Dr. Siddiqui raises two important issues. First, if a patient as an apoplectic event with a pituitary adenoma, he or she might require emergent trans-sphenoidal surgery; such patients, even if they have prolactin-secreting tumors, may not be responsive to bromocriptine. However, none of our patients who had chiasmal compression during pregnancy had manifestations of hemorrhage on either magnetic resonance imaging or computed tomography scans. As is well known, microscopic examination of removed adenomas may show hemorrhage when neuroimaging has not. The second point concerns the question of why patients did not have surgical intervention during pregnancy. As shown by the reported outcomes in our patients with visual loss, emergent surgery is not always necessary. In the one patient with progressive visual loss, surgery was clearly indicated. In other patients with minor field loss, surgery can be withheld until the pregnancy is completed. In patients with prolactinomas, reinstitution of bromocriptine is effective. Because this was not a treatment trial, our data do not dictate that all patients be treated in this manner. This approach, however, has worked for our patients.

Dr. Molitch had an important observation about the low frequency of the growth of nonsecretory or growth hormone-secreting tumors. He wondered whether these tumors could enlarge to a size that would cause visual loss during pregnancy. However, 6 of 8 patients developed visual loss during pregnancy; their tumors were 1.2 cm or more in height. We studied such a small group of patients with macroadenomas during pregnancy because we typically advise some sort of therapy (surgery, radiotherapy, or dopamine-agonist treatment) before pregnancy in patients with pituitary adenomas. We believe it would be too risky to study a large group of patients with macroadenomas to determine the exact incidence of visual loss.

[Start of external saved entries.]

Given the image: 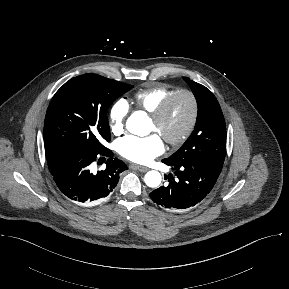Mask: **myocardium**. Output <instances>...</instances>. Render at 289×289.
<instances>
[{"mask_svg": "<svg viewBox=\"0 0 289 289\" xmlns=\"http://www.w3.org/2000/svg\"><path fill=\"white\" fill-rule=\"evenodd\" d=\"M182 95H185L190 99L191 105H192V113H191V117H190L188 125L179 136L175 138H167V137L164 138L165 142L172 147H177V146L182 145L192 136L193 132L196 129L198 119H199V111H200L199 101H198L197 96L195 95L193 91L189 89H178L175 92H173L171 95H169L160 104V106L154 112L150 114L151 119L156 124H160L167 116L175 100Z\"/></svg>", "mask_w": 289, "mask_h": 289, "instance_id": "obj_1", "label": "myocardium"}]
</instances>
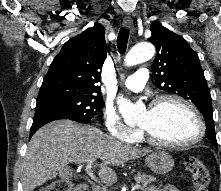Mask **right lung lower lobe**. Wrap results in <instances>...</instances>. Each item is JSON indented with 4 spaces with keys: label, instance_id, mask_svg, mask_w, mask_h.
<instances>
[{
    "label": "right lung lower lobe",
    "instance_id": "98d812e1",
    "mask_svg": "<svg viewBox=\"0 0 221 191\" xmlns=\"http://www.w3.org/2000/svg\"><path fill=\"white\" fill-rule=\"evenodd\" d=\"M60 119H69L67 115L62 113L59 109H56L46 103L36 104L35 115L33 119V124L30 129V137L43 125L46 123L60 120ZM74 121V120H73Z\"/></svg>",
    "mask_w": 221,
    "mask_h": 191
}]
</instances>
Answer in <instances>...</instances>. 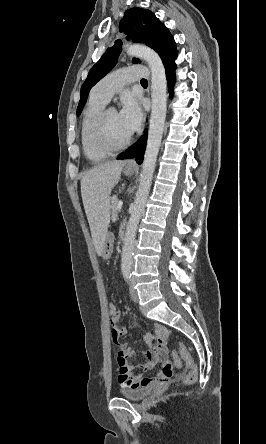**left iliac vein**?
Segmentation results:
<instances>
[{
  "mask_svg": "<svg viewBox=\"0 0 266 444\" xmlns=\"http://www.w3.org/2000/svg\"><path fill=\"white\" fill-rule=\"evenodd\" d=\"M129 290H130L131 299L134 302H138L139 301L138 293H137L136 289L134 288V286L132 284H130Z\"/></svg>",
  "mask_w": 266,
  "mask_h": 444,
  "instance_id": "1",
  "label": "left iliac vein"
}]
</instances>
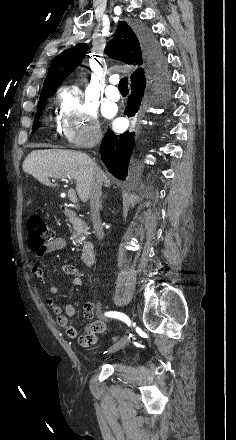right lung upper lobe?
I'll use <instances>...</instances> for the list:
<instances>
[{"label":"right lung upper lobe","instance_id":"1","mask_svg":"<svg viewBox=\"0 0 236 440\" xmlns=\"http://www.w3.org/2000/svg\"><path fill=\"white\" fill-rule=\"evenodd\" d=\"M106 52L113 59L140 67L131 75V87L146 80L147 63L139 33L135 32L125 21H121L118 24L116 35L107 44ZM86 53V44H78L61 52L51 63L40 98L54 91L81 63Z\"/></svg>","mask_w":236,"mask_h":440}]
</instances>
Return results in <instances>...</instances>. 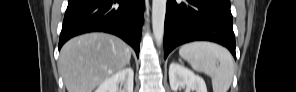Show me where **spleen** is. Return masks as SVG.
Returning <instances> with one entry per match:
<instances>
[{"label": "spleen", "mask_w": 296, "mask_h": 92, "mask_svg": "<svg viewBox=\"0 0 296 92\" xmlns=\"http://www.w3.org/2000/svg\"><path fill=\"white\" fill-rule=\"evenodd\" d=\"M180 56L189 61L192 68L209 75L213 92H227L233 79V59L224 47L211 42L196 41L184 44Z\"/></svg>", "instance_id": "spleen-1"}]
</instances>
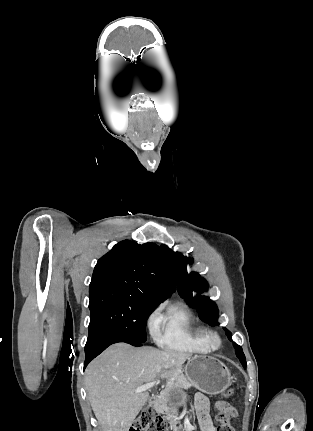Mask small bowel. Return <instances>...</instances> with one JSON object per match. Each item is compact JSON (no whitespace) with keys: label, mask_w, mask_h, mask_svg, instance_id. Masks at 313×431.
<instances>
[{"label":"small bowel","mask_w":313,"mask_h":431,"mask_svg":"<svg viewBox=\"0 0 313 431\" xmlns=\"http://www.w3.org/2000/svg\"><path fill=\"white\" fill-rule=\"evenodd\" d=\"M214 409L222 411L231 417L237 416L235 408L226 402L219 401L215 403ZM196 410L201 431H216L210 414L209 401L203 394L196 395Z\"/></svg>","instance_id":"c3829d8e"}]
</instances>
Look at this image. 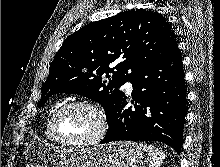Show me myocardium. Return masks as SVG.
<instances>
[{
	"instance_id": "1",
	"label": "myocardium",
	"mask_w": 220,
	"mask_h": 167,
	"mask_svg": "<svg viewBox=\"0 0 220 167\" xmlns=\"http://www.w3.org/2000/svg\"><path fill=\"white\" fill-rule=\"evenodd\" d=\"M73 106L83 107V108L89 110L96 117L97 128L94 131V133L87 138L78 139V140H64V139H61L57 135L56 121H57L58 116L65 109H67L69 107H73ZM49 128H50V133H51L52 139L56 143L63 145V146L84 147V146L94 145V144L100 142L105 137V135L108 131V121H107V117H106L105 112L101 108L96 106L95 104H93L89 101H86V100H72V101L64 103L57 110H55V112L51 116Z\"/></svg>"
}]
</instances>
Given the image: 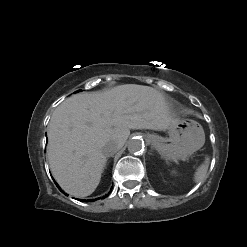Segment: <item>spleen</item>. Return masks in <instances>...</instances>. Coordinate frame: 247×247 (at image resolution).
Masks as SVG:
<instances>
[{
  "mask_svg": "<svg viewBox=\"0 0 247 247\" xmlns=\"http://www.w3.org/2000/svg\"><path fill=\"white\" fill-rule=\"evenodd\" d=\"M209 160H210L209 157H206L204 163H202L196 170L194 174L195 183L202 182L205 179L208 171Z\"/></svg>",
  "mask_w": 247,
  "mask_h": 247,
  "instance_id": "spleen-1",
  "label": "spleen"
}]
</instances>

It is irrelevant whether the patients were originally evaluated by a neuro-ophthalmologist with an interest in pituitary tumors or by an endocrinologist. We agree that some adenomas will inferiorly grow to a substantial size without ever causing a visual disturbance. However, because the principal neurologic risk with a pituitary tumor is loss of vision, any patient with a macroadenoma should have visual field examinations at baseline and routine follow-up. It is not sufficient to follow these patients with manual confrontation techniques.